» **Action item**: Go through the data and copy each line that holds "Пранди".

[Transcribed page contents]
▬▬▬▬▬▬

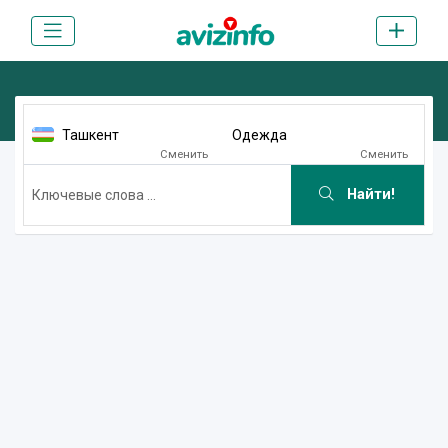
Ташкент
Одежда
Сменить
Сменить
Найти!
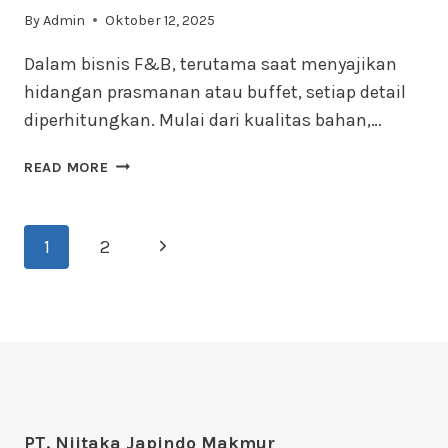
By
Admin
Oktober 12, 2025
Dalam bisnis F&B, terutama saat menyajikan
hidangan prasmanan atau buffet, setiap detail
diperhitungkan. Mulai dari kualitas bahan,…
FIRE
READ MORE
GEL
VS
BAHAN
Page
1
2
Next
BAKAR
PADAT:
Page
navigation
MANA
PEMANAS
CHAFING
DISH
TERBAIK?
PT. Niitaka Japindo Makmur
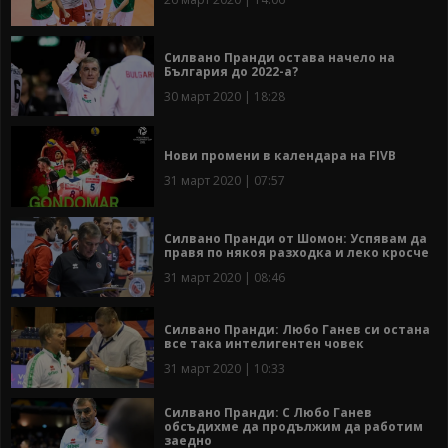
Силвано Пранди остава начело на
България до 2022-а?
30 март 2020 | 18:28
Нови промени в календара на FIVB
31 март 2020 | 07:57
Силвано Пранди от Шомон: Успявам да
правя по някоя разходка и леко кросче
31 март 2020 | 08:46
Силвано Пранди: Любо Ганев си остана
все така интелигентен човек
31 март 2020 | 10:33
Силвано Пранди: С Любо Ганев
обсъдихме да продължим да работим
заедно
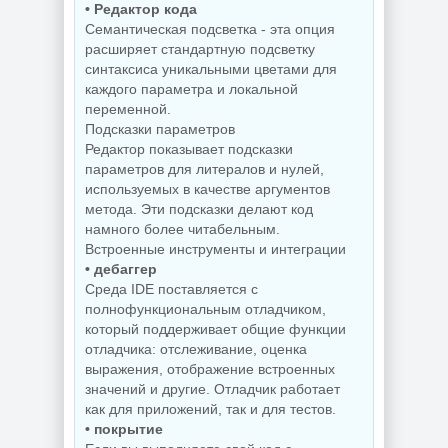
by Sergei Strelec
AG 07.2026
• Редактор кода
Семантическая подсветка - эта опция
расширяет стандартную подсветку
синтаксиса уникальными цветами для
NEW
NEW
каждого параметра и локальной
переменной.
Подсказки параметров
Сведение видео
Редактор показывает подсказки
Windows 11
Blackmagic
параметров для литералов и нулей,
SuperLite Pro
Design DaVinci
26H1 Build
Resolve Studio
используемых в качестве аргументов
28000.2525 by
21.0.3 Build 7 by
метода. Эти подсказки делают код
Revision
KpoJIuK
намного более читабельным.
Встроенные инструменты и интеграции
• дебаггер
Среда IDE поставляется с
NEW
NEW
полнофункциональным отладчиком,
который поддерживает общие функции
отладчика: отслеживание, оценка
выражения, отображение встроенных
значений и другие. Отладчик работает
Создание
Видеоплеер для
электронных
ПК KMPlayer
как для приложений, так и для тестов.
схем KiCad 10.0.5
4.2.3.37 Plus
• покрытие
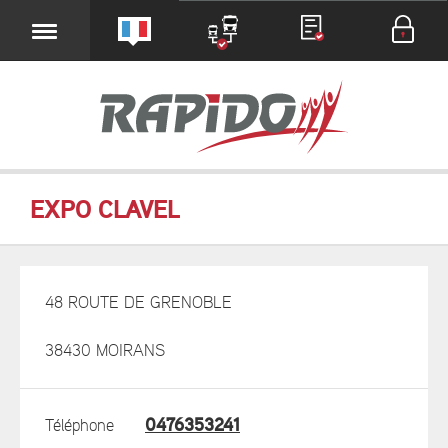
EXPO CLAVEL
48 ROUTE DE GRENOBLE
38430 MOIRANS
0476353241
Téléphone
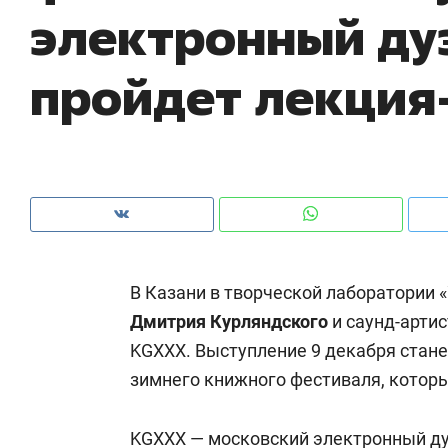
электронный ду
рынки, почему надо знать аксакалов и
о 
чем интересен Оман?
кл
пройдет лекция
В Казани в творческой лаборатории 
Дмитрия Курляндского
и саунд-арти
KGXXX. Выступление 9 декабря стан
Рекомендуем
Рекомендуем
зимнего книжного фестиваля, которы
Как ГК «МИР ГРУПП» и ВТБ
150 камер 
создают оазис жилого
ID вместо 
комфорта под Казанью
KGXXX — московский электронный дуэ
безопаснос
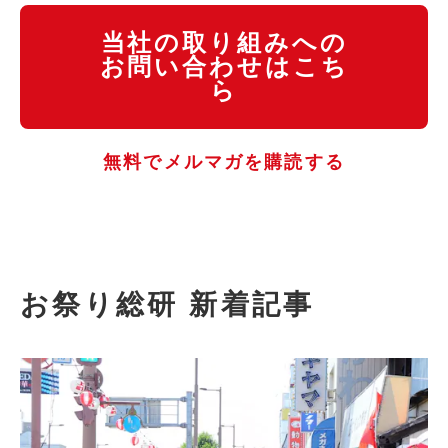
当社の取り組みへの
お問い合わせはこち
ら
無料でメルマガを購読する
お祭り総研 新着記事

▬▬▬▬▬▬

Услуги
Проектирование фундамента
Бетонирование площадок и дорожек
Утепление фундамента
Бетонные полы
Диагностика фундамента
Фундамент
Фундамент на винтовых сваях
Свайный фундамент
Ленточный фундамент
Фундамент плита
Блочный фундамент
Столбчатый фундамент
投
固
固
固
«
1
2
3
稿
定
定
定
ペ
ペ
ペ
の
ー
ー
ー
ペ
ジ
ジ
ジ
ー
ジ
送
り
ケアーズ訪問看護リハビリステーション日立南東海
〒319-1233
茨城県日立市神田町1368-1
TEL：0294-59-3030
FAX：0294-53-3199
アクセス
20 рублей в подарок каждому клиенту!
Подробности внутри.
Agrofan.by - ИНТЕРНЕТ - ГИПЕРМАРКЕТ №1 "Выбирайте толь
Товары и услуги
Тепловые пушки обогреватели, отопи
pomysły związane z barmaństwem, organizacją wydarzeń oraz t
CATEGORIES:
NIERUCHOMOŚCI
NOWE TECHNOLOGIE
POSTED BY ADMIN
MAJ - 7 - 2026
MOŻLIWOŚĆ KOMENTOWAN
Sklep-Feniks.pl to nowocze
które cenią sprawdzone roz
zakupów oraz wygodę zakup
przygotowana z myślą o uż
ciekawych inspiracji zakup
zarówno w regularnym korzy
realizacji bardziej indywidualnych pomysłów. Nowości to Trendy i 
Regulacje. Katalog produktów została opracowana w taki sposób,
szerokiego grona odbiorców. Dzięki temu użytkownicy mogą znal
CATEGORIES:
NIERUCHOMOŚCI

▬▬▬▬▬▬

» **Reply to the exercise**:
Силвано Пранди остава начело на
Силвано Пранди от Шомон: Успявам да
Силвано Пранди: Любо Ганев си остана
Силвано Пранди: С Любо Ганев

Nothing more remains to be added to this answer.